How it works
In a bridge rectifier, during the positive half-cycle diodes D1 and D3 conduct; during the negative half-cycle D2 and D4 conduct. Current always flows in the same direction through the load RL. DC output is Vdc = 2Vm/π, roughly 0.637Vm, and ripple factor drops to 0.482 — far better than the half wave's 1.21. Each diode must withstand a PIV of Vm in the bridge configuration. The centre-tap rectifier uses only two diodes but needs a centre-tapped transformer; here each diode sees a PIV of 2Vm because the full secondary voltage appears across the reverse-biased diode.
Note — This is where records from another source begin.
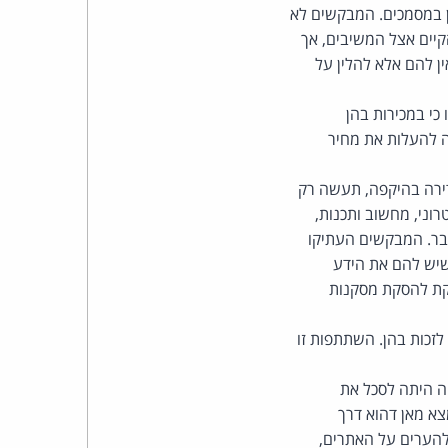
כהן
ן במסמכים. המבקשים לא
יים אצל המשיבים, אך
צדק
ן להם אלא להלין על
לצר
י במכירות בהן
 להעלות את מחיר
ברץ.
דירה בהיקפה, תעשה רק
פועל
וני, מחשוב ותכנות,
מ־1996
דבר. המבקשים העתיקו
שיש להם את הידע
קת להסקת מסקנות
זכות בהן. השתתפות זו
ה היתה לסכל את
צא מאן דהוא דרך
להערים על האתרים,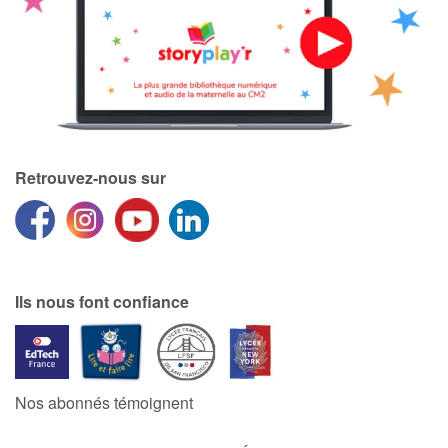
Retrouvez-nous sur
Ils nous font confiance
Nos abonnés témoignent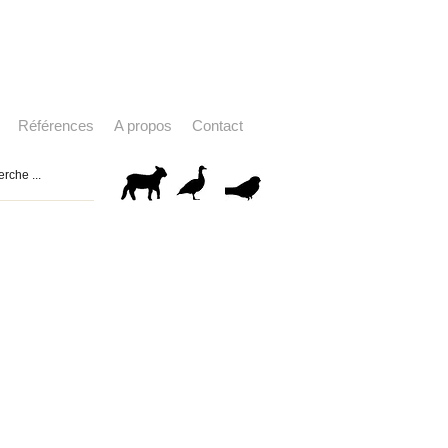
Références
A propos
Contact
Efficiency of both full wave types is 81.2%, double that of half wave.
Key points to remember
Critical values: Vdc = 2Vm/π, ripple factor = 0.482, efficiency = 81.2%, and ripple frequency = 100 Hz (for 50 Hz supply). Bridge rectifier PIV = Vm per diode; centre-tap rectifier PIV = 2Vm per diode — this distinction is a guaranteed exam question. The filter capacitor value C = Idc/(2f × Vr) for full wave, where Vr is allowable ripple voltage; notice the factor of 2f because ripple frequency is doubled. TUF = 0.812 for bridge, making it more efficient use of the transformer than the centre-tap design. Both diode voltage drops (2 × 0.7 V) in the bridge reduce effective output compared to centre-tap's single 0.7 V drop.
Exam tip
The examiner always asks you to compare PIV of bridge versus centre-tap full wave rectifiers — bridge PIV = Vm and centre-tap PIV = 2Vm, and the reason (full secondary appears across reverse diode in centre-tap) must be stated for full marks.